_Work order_. Up to and including the line holding "nối ngắn nhất", write out the data exactly from its first line, but not the pictures.

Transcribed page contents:
————

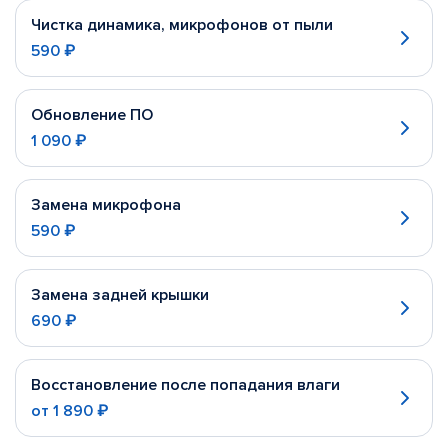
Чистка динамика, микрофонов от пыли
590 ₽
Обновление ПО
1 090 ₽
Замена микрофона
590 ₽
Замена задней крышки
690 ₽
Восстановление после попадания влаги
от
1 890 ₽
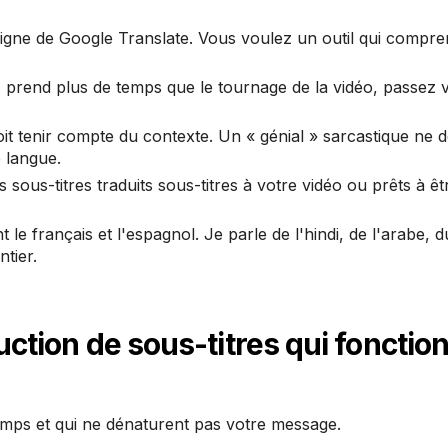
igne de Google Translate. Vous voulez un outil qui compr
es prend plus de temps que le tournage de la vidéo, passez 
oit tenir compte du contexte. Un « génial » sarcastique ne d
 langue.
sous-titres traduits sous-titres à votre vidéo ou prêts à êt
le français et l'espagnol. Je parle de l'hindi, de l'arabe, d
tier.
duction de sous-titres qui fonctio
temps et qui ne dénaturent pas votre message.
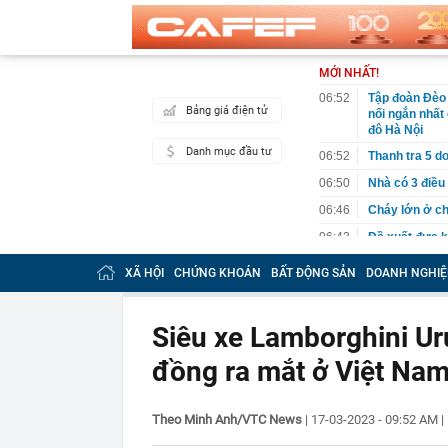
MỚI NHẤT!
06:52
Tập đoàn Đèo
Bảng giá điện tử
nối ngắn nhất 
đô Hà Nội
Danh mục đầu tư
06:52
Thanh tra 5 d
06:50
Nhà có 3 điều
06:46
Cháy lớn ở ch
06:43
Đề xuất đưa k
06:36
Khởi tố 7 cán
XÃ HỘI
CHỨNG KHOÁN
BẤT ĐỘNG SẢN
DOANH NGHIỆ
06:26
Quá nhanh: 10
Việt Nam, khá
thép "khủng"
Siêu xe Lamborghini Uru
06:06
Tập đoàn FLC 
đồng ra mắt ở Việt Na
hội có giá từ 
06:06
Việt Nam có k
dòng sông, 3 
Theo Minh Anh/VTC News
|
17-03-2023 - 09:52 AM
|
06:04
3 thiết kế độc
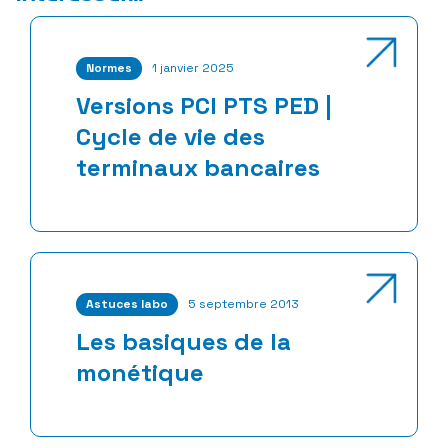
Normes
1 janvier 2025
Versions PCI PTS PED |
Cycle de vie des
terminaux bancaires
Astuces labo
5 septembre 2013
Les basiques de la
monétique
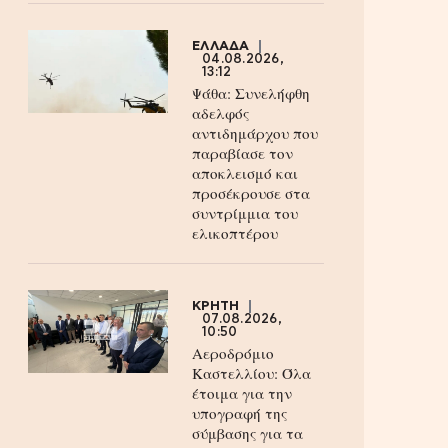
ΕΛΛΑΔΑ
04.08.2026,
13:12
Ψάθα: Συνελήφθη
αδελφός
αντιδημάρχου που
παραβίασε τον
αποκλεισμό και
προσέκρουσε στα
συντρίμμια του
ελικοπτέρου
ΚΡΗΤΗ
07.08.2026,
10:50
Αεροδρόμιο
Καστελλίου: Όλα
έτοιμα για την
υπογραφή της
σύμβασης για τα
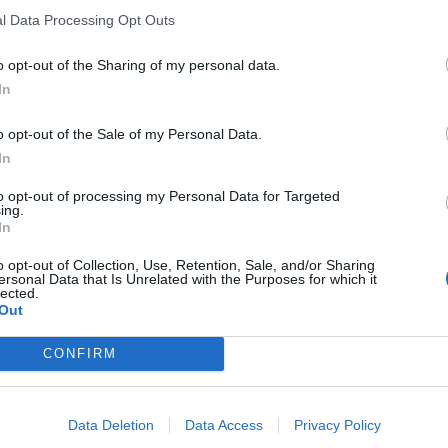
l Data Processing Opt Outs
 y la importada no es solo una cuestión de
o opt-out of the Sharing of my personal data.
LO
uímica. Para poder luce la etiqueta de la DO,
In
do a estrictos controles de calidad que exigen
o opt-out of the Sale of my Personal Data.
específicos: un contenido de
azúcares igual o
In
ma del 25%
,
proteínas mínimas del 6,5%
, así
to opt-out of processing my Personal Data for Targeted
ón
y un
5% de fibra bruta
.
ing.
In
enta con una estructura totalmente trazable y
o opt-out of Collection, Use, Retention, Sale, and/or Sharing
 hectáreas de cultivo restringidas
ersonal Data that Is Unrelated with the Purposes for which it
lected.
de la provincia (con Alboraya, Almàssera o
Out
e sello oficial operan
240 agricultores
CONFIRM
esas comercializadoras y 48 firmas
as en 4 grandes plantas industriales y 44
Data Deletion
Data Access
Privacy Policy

————

_Result_.
Чистка динамика, микрофонов от пыли
590 ₽
Обновление ПО
1 090 ₽
Замена микрофона
590 ₽
Замена задней крышки
690 ₽
Восстановление после попадания влаги
от
1 890 ₽
igne de Google Translate. Vous voulez un outil qui compr
es prend plus de temps que le tournage de la vidéo, passez 
oit tenir compte du contexte. Un « génial » sarcastique ne d
 langue.
sous-titres traduits sous-titres à votre vidéo ou prêts à êt
le français et l'espagnol. Je parle de l'hindi, de l'arabe, d
tier.
duction de sous-titres qui fonctio
temps et qui ne dénaturent pas votre message.
MỚI NHẤT!
06:52
Tập đoàn Đèo
Bảng giá điện tử
nối ngắn nhất 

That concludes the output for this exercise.